* INSTRUCTIONS TO FOLLOW:
When you reach the line containing "Jednoduchý, hladký remienok je vyrobený", begin copying exactly, and keep going through the last line of the records below, copying nothing before it.

* DATA EXTRACTS:
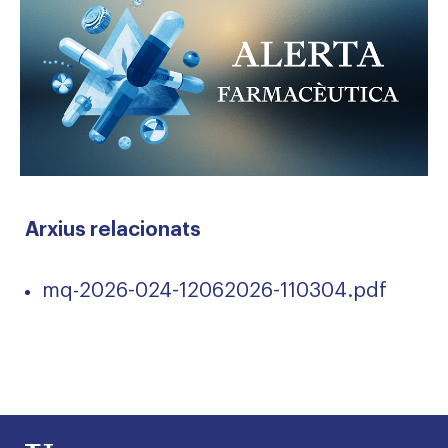
Arxius relacionats
mq-2026-024-12062026-110304.pdf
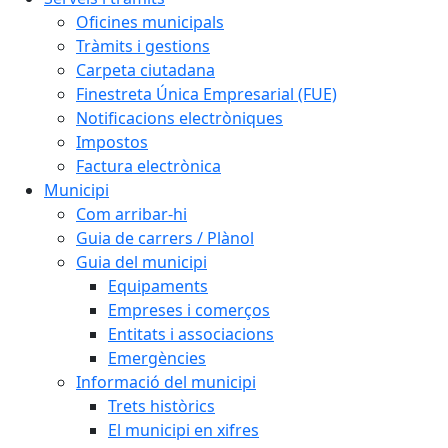
Oficines municipals
Tràmits i gestions
Carpeta ciutadana
Finestreta Única Empresarial (FUE)
Notificacions electròniques
Impostos
Factura electrònica
Municipi
Com arribar-hi
Guia de carrers / Plànol
Guia del municipi
Equipaments
Empreses i comerços
Entitats i associacions
Emergències
Informació del municipi
Trets històrics
El municipi en xifres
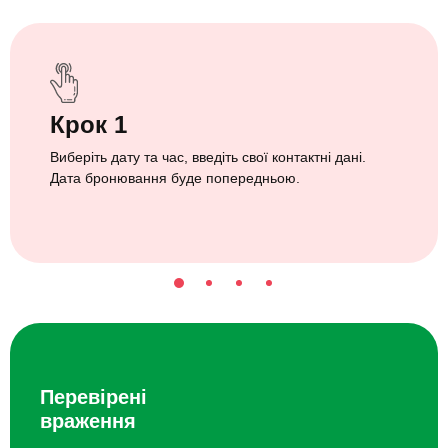
Крок 1
Виберіть дату та час, введіть свої контактні дані.
Дата бронювання буде попередньою.
Перевірені
враження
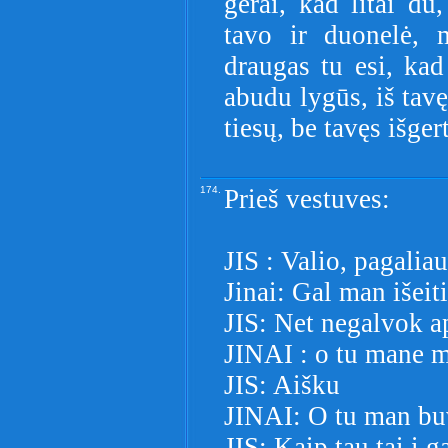
gerai, kad litai du
tavo ir duonelė, 
draugas tu esi, ka
abudu lygūs, iš tavęs
tiesų, be tavęs išger
174.
Prieš vestuves:
JIS : Valio, pagalia
Jinai: Gal man išeit
JIS: Net negalvok ap
JINAI : o tu mane m
JIS: Aišku
JINAI: O tu man buv
JIS: Kaip tau tai į g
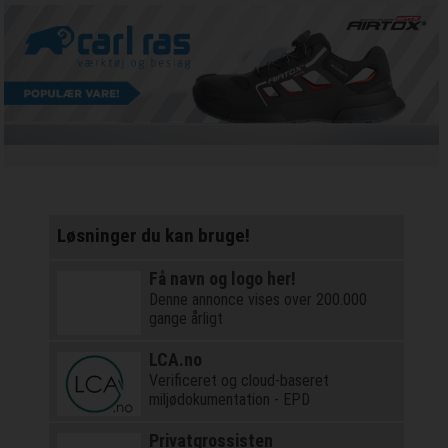
Løsninger du kan bruge!
Få navn og logo her!
Denne annonce vises over 200.000
gange årligt
LCA.no
Verificeret og cloud-baseret
miljødokumentation - EPD
Privatgrossisten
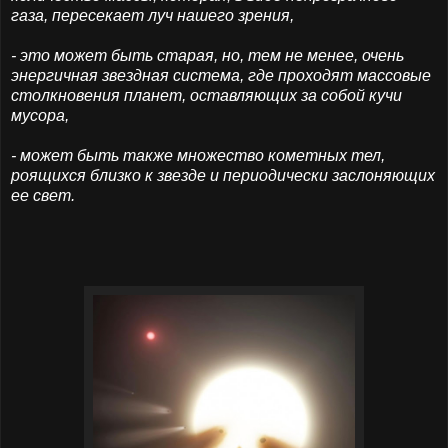
газа, пересекает луч нашего зрения,
- это может быть старая, но, тем не менее, очень
энергичная звездная система, где проходят массовые
столкновения планет, оставляющих за собой кучи
мусора,
- может быть также множество кометных тел,
роящихся близко к звезде и периодически заслоняющих
ее свет.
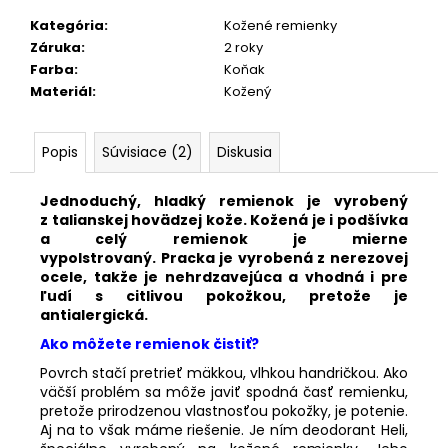
č
a
Kategória
:
Kožené remienky
m
Záruka
:
2 roky
e
Farba
:
Koňak
Materiál
:
Kožený
KOŽENÝ
ČIERNY
Popis
Súvisiace (2)
Diskusia
REMIENOK
701/00
Jednoduchý, hladký remienok je vyrobený
€25,90
z talianskej hovädzej kože. Kožená je i podšívka
a celý remienok je mierne
vypolstrovaný.
Pracka je vyrobená z nerezovej
ocele, takže je nehrdzavejúca a vhodná i pre
ľudí s citlivou pokožkou, pretože je
antialergická.
Ako môžete remienok čistiť?
Povrch stačí pretrieť mäkkou, vlhkou handričkou. Ako
väčší problém sa môže javiť spodná časť remienku,
pretože prirodzenou vlastnosťou pokožky, je potenie.
Aj na to však máme riešenie. Je ním deodorant Heli,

* ANSWER SECTION:
Jednoduchý, hladký remienok je vyrobený
€25,90
z talianskej hovädzej kože. Kožená je i podšívka
a celý remienok je mierne
vypolstrovaný.
Pracka je vyrobená z nerezovej
ocele, takže je nehrdzavejúca a vhodná i pre
ľudí s citlivou pokožkou, pretože je
antialergická.
Ako môžete remienok čistiť?
Povrch stačí pretrieť mäkkou, vlhkou handričkou. Ako
väčší problém sa môže javiť spodná časť remienku,
pretože prirodzenou vlastnosťou pokožky, je potenie.
Aj na to však máme riešenie. Je ním deodorant Heli,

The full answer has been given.